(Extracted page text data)
=== Begin Enclosure ===
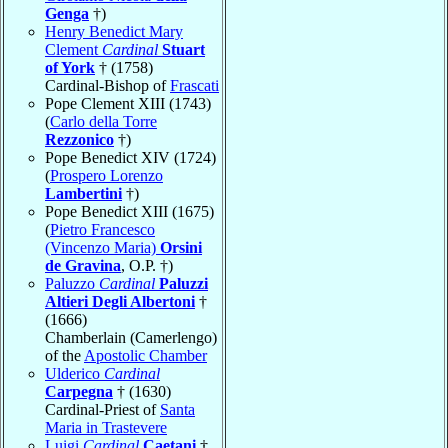
Genga
†)
Henry Benedict Mary
Clement
Cardinal
Stuart
of York
† (1758)
Cardinal-Bishop of
Frascati
Pope Clement XIII (1743)
(
Carlo della Torre
Rezzonico
†)
Pope Benedict XIV (1724)
(
Prospero Lorenzo
Lambertini
†)
Pope Benedict XIII (1675)
(
Pietro Francesco
(Vincenzo Maria)
Orsini
de Gravina
, O.P. †)
Paluzzo
Cardinal
Paluzzi
Altieri Degli Albertoni
†
(1666)
Chamberlain (Camerlengo)
of the
Apostolic Chamber
Ulderico
Cardinal
Carpegna
† (1630)
Cardinal-Priest of
Santa
Maria in Trastevere
Luigi
Cardinal
Caetani
†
=== End Enclosure ===
▶ What this task involves
The reply should hold every record, unchanged, and no pictures.

▶ Task output
Genga
†)
Henry Benedict Mary
Clement
Cardinal
Stuart
of York
† (1758)
Cardinal-Bishop of
Frascati
Pope Clement XIII (1743)
(
Carlo della Torre
Rezzonico
†)
Pope Benedict XIV (1724)
(
Prospero Lorenzo
Lambertini
†)
Pope Benedict XIII (1675)
(
Pietro Francesco
(Vincenzo Maria)
Orsini
de Gravina
, O.P. †)
Paluzzo
Cardinal
Paluzzi
Altieri Degli Albertoni
†
(1666)
Chamberlain (Camerlengo)
of the
Apostolic Chamber
Ulderico
Cardinal
Carpegna
† (1630)
Cardinal-Priest of
Santa
Maria in Trastevere
Luigi
Cardinal
Caetani
†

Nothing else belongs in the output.